De 0 à 5 ans, environ, j'ai été incroyablement mignonne. Mignonne comme le sont tous les petits enfants. Avec un sourire candide et communicatif. Des yeux noirs et pétillants de bonheur. Des joues rondes et appétissantes. Quand je regarde des vidéos datant de cette époque, je n'ai rien à me reprocher. J'étais adorable, et ça finissait là.
Entre 5 et 6 ans, elles sont apparues. Les lunettes. Démesurément grandes et blanches (elles sont ensuite devenues multicolores, puis noires...). Je ne sais pas si c'est de leur faute, mais je crois que c'est à partir de cette année fatidique que ma confiance en moi est descendue en chute libre. Je n'étais plus une petite fille adorable, mais un cerveau. Mes parents, ma famille et mes amies vantaient mon intelligence. Alléluia ! Lunettes et première de classe, ça va ensemble, à ce qui paraît. Et à la même époque, mes cheveux se sont fait courts. Rien pour arranger les choses.

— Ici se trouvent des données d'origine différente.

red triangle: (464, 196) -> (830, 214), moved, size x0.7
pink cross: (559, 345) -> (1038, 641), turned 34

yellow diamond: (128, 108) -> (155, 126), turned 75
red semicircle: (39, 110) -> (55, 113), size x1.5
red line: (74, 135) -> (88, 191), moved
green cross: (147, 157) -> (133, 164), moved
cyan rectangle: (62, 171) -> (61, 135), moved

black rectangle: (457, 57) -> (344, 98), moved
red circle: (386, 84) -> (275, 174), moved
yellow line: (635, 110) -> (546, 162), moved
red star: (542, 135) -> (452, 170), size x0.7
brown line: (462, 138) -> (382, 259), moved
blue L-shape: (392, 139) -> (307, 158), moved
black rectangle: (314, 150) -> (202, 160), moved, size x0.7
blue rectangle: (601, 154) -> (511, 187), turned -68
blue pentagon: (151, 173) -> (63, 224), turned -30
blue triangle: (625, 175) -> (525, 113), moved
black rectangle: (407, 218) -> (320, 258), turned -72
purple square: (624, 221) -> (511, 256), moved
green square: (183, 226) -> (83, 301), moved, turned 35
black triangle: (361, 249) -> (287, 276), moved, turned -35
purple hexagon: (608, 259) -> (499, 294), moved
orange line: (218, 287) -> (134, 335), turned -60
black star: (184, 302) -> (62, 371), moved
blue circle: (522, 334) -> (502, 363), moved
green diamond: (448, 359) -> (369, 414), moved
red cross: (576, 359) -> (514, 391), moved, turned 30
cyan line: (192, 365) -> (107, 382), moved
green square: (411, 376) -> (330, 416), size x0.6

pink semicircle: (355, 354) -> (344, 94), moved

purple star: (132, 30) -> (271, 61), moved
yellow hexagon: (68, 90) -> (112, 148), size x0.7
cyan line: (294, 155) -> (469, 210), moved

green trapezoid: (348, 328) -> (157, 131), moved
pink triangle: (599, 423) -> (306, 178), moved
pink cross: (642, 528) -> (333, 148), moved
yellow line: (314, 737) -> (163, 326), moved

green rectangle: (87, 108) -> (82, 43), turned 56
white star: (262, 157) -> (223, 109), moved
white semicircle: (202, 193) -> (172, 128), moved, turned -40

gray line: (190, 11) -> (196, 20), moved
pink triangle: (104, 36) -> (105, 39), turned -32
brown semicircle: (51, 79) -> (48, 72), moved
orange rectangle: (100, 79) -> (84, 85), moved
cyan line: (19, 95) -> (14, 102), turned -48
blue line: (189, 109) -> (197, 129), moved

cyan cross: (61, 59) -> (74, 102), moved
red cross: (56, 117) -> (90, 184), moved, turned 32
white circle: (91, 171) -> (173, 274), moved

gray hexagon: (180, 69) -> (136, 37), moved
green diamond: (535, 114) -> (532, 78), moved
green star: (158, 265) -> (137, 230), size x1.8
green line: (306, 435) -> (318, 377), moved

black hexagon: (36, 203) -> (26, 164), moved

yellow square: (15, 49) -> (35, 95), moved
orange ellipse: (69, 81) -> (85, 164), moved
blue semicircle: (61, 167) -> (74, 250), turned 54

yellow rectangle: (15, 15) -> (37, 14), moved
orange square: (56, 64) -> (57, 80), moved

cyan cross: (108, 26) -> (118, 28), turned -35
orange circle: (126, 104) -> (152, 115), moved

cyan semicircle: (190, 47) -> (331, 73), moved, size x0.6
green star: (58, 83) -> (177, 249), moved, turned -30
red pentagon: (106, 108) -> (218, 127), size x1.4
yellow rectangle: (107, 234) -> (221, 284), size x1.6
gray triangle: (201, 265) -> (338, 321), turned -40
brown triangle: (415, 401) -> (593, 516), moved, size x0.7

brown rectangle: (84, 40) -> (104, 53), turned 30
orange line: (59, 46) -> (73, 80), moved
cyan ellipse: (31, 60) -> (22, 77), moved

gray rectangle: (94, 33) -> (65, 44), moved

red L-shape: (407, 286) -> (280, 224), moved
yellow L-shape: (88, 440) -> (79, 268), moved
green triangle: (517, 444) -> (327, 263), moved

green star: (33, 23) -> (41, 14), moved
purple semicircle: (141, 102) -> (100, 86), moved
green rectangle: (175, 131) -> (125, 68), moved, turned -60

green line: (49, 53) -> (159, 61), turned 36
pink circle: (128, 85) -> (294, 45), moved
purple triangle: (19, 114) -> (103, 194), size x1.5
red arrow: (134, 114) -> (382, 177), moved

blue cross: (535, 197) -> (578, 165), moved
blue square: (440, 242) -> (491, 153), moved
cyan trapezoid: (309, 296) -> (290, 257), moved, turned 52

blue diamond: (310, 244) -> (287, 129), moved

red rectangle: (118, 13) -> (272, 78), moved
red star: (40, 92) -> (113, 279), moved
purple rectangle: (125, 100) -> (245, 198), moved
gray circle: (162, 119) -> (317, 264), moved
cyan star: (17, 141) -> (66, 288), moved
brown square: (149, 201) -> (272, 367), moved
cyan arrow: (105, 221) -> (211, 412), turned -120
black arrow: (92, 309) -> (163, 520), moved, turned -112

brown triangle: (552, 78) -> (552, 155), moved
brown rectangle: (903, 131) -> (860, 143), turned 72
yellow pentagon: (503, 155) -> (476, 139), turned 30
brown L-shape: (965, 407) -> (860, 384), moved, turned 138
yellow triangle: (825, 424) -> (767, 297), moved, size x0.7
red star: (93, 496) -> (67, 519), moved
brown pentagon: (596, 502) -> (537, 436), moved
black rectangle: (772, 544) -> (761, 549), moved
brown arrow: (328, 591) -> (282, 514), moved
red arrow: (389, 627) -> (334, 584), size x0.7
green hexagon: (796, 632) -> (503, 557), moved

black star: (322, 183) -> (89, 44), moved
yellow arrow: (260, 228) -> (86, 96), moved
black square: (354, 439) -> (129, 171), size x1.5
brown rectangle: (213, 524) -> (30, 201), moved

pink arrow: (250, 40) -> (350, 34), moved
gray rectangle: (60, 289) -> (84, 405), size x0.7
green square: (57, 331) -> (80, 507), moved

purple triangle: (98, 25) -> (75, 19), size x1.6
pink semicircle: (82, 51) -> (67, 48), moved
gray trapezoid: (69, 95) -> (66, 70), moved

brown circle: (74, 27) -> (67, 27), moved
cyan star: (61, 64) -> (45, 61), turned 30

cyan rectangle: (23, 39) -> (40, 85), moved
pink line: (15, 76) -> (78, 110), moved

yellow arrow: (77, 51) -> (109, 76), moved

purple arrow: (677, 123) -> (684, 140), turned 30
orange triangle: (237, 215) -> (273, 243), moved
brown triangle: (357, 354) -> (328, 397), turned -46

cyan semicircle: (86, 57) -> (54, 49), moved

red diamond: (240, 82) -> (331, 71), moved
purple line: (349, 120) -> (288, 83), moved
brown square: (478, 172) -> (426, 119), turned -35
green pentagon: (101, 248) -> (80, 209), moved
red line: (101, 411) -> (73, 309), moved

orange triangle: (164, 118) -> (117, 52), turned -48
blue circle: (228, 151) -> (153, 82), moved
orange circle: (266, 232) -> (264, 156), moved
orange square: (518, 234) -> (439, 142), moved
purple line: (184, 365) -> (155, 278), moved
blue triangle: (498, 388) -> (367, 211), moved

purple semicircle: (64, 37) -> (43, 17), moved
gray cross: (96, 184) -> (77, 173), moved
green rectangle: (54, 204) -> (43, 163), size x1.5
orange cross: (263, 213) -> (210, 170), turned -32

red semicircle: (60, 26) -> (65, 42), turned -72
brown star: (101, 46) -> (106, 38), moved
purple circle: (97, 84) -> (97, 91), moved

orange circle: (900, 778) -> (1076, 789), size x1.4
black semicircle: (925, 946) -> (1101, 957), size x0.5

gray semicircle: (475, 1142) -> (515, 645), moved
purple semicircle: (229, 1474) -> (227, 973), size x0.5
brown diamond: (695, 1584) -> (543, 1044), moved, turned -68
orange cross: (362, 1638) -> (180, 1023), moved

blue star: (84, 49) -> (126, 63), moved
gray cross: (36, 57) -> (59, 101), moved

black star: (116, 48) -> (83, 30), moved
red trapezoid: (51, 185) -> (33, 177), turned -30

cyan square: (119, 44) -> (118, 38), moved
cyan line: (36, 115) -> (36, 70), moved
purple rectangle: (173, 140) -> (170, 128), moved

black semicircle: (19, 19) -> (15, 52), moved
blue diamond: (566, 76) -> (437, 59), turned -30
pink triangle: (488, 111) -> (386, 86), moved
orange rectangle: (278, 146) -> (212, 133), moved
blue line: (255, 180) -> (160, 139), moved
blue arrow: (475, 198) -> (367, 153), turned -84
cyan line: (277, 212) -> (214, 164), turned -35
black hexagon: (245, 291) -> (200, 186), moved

Oui, c'est à partir de cette époque que je suis devenue une sorte de vilain petit canard. Que je me suis mise à me voir comme étant ordinaire. Banale. Particulièrement peu digne d'intérêt pour le sexe opposé. D'ailleurs, les garçons me voyaient plus comme une copine qu'une petite amie potentielle. Une serveuse dans un restaurant a déjà cru que j'étais un garçon, même si je portais un manteau rose. ROSE. Et, au secondaire (et je crois même au cégep - bordel !), dans l'autobus, à quelques reprises, on m'a fait le même coup. Excellent pour l'égo. Fantastique. Extraordinaire. De façon générale, les filles m'aimaient bien, parce que j'étais loin de constituer une menace pour elles. Et lorsque venait le temps, en classe, d'écrire des dissertations sur ma personne, je me décrivais de façon peu positive. Très peu élogieuse. Certes, je me savais brillante, créative, mais jolie ? Bof. Pas vraiment. Sur une échelle de 10, combien ? 6. Un généreux 6. Juste assez pour ne pas couler un test. Évidemment, me voir en photo, en vidéo était un véritable calvaire (et l'est toujours).
À 19-20 ans, après qu'on m'ait associée une énième fois à un stéréotype à lunettes (à savoir Velma, dans Scooby Doo), je me suis décidée : je suis allée chez l'optométriste, et je me suis payée des verres de contact. C'est à partir de ce moment-là que j'ai eu l'impression qu'on commençait à me percevoir différemment. Tout à coup, j'étais devenue une femme. Tadam ! Magie ! Fascinant, n'est-ce pas ? Il ne suffit que de se débarrasser de vulgaires petites lunettes pour que le monde vous voit autrement. Tout comme dans le conte, le vilain petit canard était devenu un cygne. Et les cygnes, ça attire le regard des hommes. Plus qu'avant, ça c'est sûr. (Cependant, j'ai constaté que lorsque l'on devient mignonne, on perd en même temps notre intelligence. Les gens nous répètent la même chose à plusieurs reprises, alors qu'on avait compris au premier coup. Charmant...)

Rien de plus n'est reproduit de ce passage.